Testing with fq_codel
After this, I moved to the desired configuration where the TP-Link modem was in bridge mode connected to the EdgeRouter-X with fq_codel enabled. After tuning the fq_codel settings - upload 1390kbps, download 13800kbps (by picking upload and download numbers close to what you get without limits and then work up/down from there while testing to see outcome), I was able to get results like this (note the A+ for bufferbloat):
But the real test was when under load using the script, the latency looks like:
PING www.internode.on.net (150.101.140.197): 56 data bytes
64 bytes from 150.101.140.197: icmp_seq=0 ttl=57 time=46.533 ms
64 bytes from 150.101.140.197: icmp_seq=1 ttl=57 time=46.341 ms
64 bytes from 150.101.140.197: icmp_seq=2 ttl=57 time=46.162 ms
64 bytes from 150.101.140.197: icmp_seq=3 ttl=57 time=46.399 ms
64 bytes from 150.101.140.197: icmp_seq=4 ttl=57 time=46.082 ms
Starting first stream
64 bytes from 150.101.140.197: icmp_seq=5 ttl=57 time=46.765 ms
64 bytes from 150.101.140.197: icmp_seq=6 ttl=57 time=94.550 ms
64 bytes from 150.101.140.197: icmp_seq=7 ttl=57 time=60.278 ms
64 bytes from 150.101.140.197: icmp_seq=8 ttl=57 time=59.467 ms
64 bytes from 150.101.140.197: icmp_seq=9 ttl=57 time=70.207 ms
Starting second stream
64 bytes from 150.101.140.197: icmp_seq=10 ttl=57 time=113.590 ms
64 bytes from 150.101.140.197: icmp_seq=11 ttl=57 time=64.240 ms
64 bytes from 150.101.140.197: icmp_seq=12 ttl=57 time=81.501 ms
64 bytes from 150.101.140.197: icmp_seq=13 ttl=57 time=81.129 ms
64 bytes from 150.101.140.197: icmp_seq=14 ttl=57 time=74.700 ms
Starting third stream
64 bytes from 150.101.140.197: icmp_seq=15 ttl=57 time=128.408 ms
64 bytes from 150.101.140.197: icmp_seq=16 ttl=57 time=66.781 ms
64 bytes from 150.101.140.197: icmp_seq=17 ttl=57 time=77.045 ms
64 bytes from 150.101.140.197: icmp_seq=18 ttl=57 time=65.625 ms
64 bytes from 150.101.140.197: icmp_seq=19 ttl=57 time=57.672 ms
Note that there is a spike in the latency for one ping immediately after the stream starts, but the router quickly adjusts and the latency comes back down to 20-30ms higher than what it was originally - with 3 full rate upload and download streams running simultaneously. This is compared to the 3 seconds I was getting prior to enabling fq_codel!

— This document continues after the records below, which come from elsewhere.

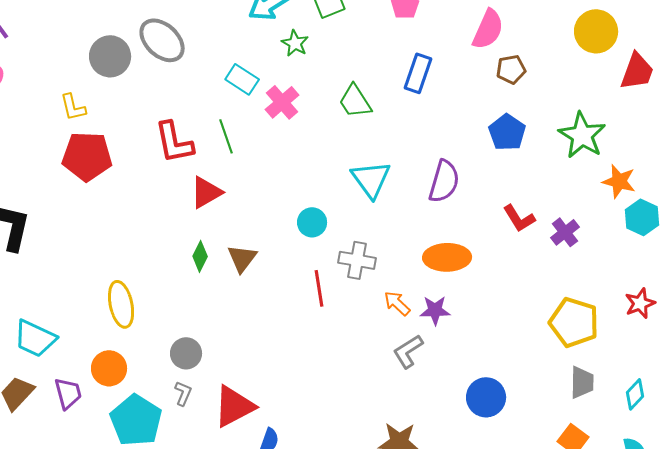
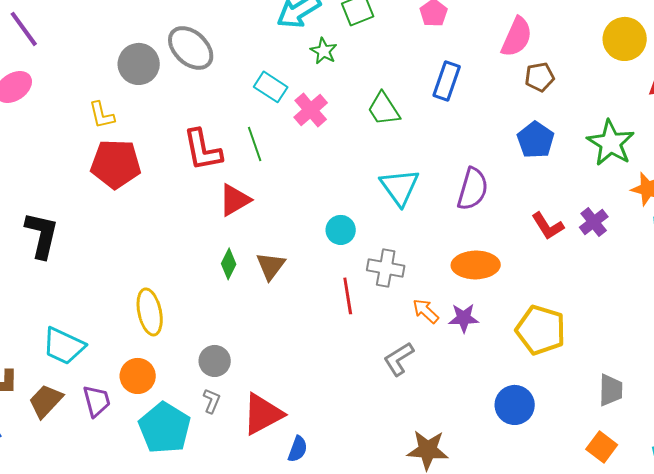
purple cross: (565, 232) -> (594, 222), moved
yellow pentagon: (574, 322) -> (541, 330), moved
gray L-shape: (408, 351) -> (399, 359), moved

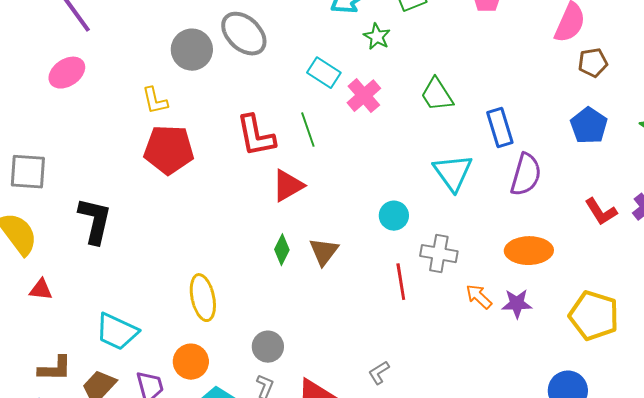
blue rectangle: (447, 81) -> (500, 128), moved, turned -36
gray L-shape: (399, 359) -> (379, 373), moved, size x0.7

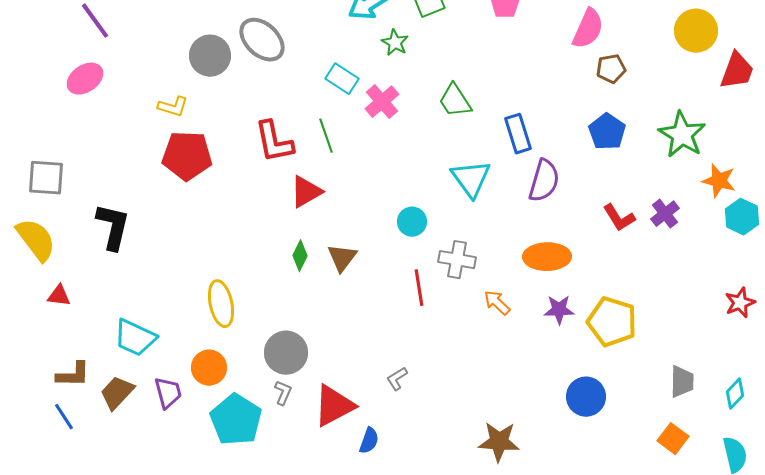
yellow L-shape: (155, 101) -> (173, 107), turned -60
purple star: (517, 304) -> (559, 310), moved
gray circle: (268, 347) -> (286, 353), size x1.4

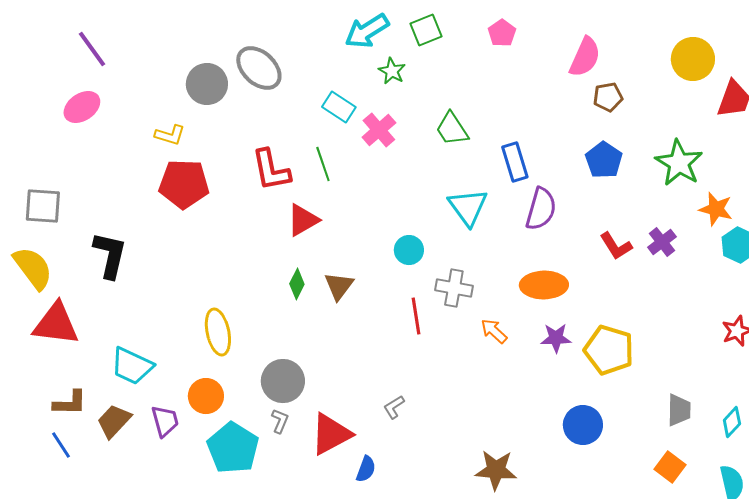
red triangle: (59, 296) -> (56, 324), size x2.0

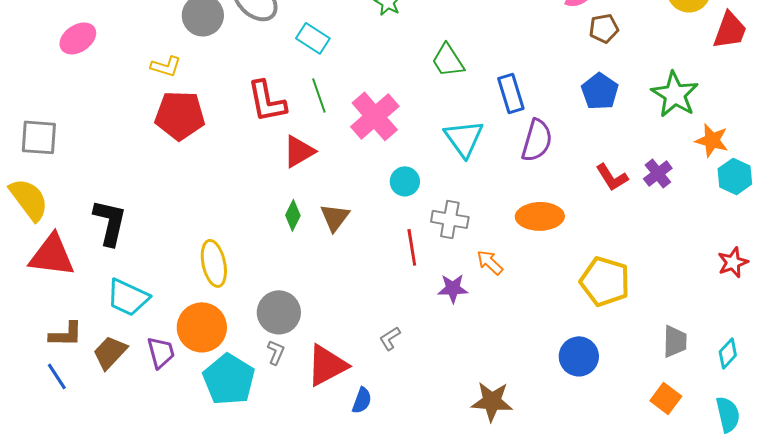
cyan rectangle: (339, 107) -> (313, 38), moved
pink cross: (379, 130) -> (375, 116), moved, size x1.4
black L-shape: (110, 255) -> (110, 222), moved
purple star: (556, 338) -> (453, 288), moved
orange circle: (206, 396) -> (202, 327), size x1.4

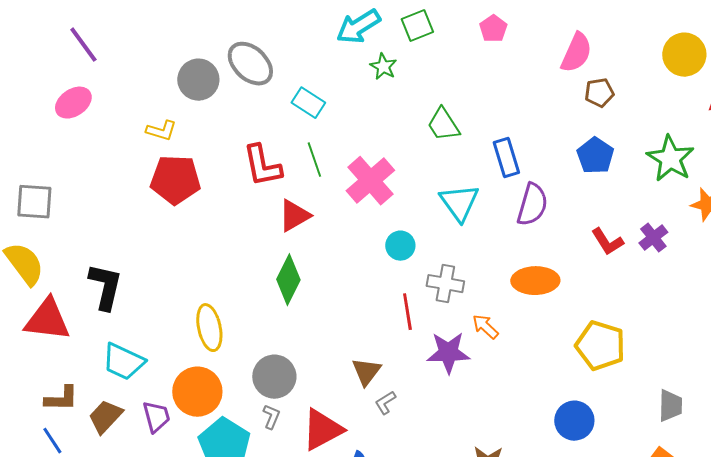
green diamond: (293, 215) -> (288, 280), size x1.6
brown triangle: (335, 217) -> (366, 372), moved
purple star: (453, 288) -> (448, 353), size x1.4

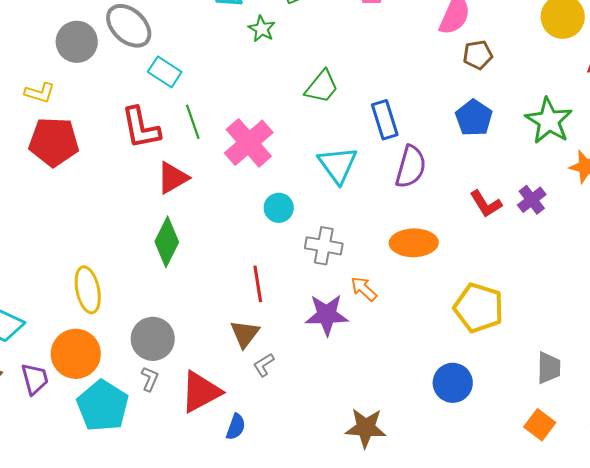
cyan rectangle: (308, 103) -> (165, 72), moved
green trapezoid: (443, 125) -> (322, 87), turned -108
red line: (407, 312) -> (258, 284), moved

Admittedly, I had to give up some of the pure top end download speed to get the lower latencies (I did try higher upload/download settings for fq_codel and was able to get closer to the original speed, but the closer I got the higher the latency went). Now, though, I don't have to worry if I'm streaming tv or downloading stuff when the voip phone rings as the latency stays low. The latency will have more user impact on a day to day basis rather than a slight loss of top end speed so happy to make the tradeoff.
If you haven't looked at how buffer bloat and latency are impacting your connection, I'd suggest it is worthwhile running a couple of tests and you may also find it worthwhile investigating fq_codel for your connection.